Politique

Rochefort – Eaux usées : le difficile traçage des perturbateurs endocriniens

Publié le 10 octobre 2021 | Chez nous | Politique | Rochefort et alentours

Une nouvelle campagne d’analyses sur les perturbateurs endocriniens est prévue en 2022 (© Archives L’Hebdo 17)

Bien que contrôlées, les eaux usées contiennent différentes substances parfois difficiles à tracer.

Le 23 septembre dernier, à l’occasion d’un conseil communautaire inhabituellement rapide, les élus de l’agglomération rochefortaise ont pris acte du rapport annuel sur le prix et la qualité de l’eau et de l’assainissement pour l’année 2020. Si le rapport n’a pas suscité de débats, le sujet de la qualité de l’eau est revenu sur la table des questions diverses, en fin de réunion, par l’intermédiaire d’Éric Recht, maire de Loire-les-Marais.

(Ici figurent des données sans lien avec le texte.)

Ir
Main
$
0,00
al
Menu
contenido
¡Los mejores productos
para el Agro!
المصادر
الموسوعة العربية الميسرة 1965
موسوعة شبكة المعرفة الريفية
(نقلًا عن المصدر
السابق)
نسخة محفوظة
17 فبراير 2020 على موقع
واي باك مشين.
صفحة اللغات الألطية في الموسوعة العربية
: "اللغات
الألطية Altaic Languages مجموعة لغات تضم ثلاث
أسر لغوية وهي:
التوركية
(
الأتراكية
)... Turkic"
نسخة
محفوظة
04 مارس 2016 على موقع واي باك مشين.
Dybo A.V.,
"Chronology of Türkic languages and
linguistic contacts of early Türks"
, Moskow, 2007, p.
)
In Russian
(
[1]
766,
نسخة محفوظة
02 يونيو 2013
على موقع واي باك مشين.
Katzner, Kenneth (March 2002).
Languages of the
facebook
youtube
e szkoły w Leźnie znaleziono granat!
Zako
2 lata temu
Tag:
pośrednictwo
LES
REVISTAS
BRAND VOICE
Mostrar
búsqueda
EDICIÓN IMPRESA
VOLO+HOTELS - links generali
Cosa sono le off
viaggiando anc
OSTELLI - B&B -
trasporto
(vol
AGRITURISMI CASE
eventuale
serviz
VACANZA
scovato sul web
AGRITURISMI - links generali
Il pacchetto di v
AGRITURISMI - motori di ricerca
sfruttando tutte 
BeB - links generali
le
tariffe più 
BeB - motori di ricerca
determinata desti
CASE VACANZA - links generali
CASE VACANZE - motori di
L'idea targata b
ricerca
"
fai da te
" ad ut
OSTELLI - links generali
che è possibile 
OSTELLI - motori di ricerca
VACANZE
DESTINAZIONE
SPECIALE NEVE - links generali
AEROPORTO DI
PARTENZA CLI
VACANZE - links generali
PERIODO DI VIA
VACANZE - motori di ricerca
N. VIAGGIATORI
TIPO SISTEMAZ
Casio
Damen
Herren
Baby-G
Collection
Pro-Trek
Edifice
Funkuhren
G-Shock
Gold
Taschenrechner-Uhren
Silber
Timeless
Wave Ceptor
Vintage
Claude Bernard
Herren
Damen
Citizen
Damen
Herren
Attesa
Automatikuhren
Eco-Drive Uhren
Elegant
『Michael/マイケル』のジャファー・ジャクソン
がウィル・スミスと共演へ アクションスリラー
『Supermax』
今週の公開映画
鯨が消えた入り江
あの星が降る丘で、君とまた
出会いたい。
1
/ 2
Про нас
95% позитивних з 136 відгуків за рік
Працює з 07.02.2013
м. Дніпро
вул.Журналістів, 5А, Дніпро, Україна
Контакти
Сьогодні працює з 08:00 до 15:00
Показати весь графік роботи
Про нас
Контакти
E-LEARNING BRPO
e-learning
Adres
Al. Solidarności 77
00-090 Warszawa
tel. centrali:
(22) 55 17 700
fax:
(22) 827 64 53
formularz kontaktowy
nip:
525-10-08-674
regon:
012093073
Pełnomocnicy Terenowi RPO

Ce dernier, évoquant la récente « affaire de La Rochelle », s’est interrogé : « Est-ce qu’on peut éventuellement élargir le spectre d’analyses pour y intégrer pesticides et perturbateurs endocriniens ? »

C’est Alain Burnet, conseiller municipal de Rochefort et vice-président de la Communauté d’agglomération Rochefort Océan en charge de l’eau et de l’assainissement qui s’est attaché à répondre.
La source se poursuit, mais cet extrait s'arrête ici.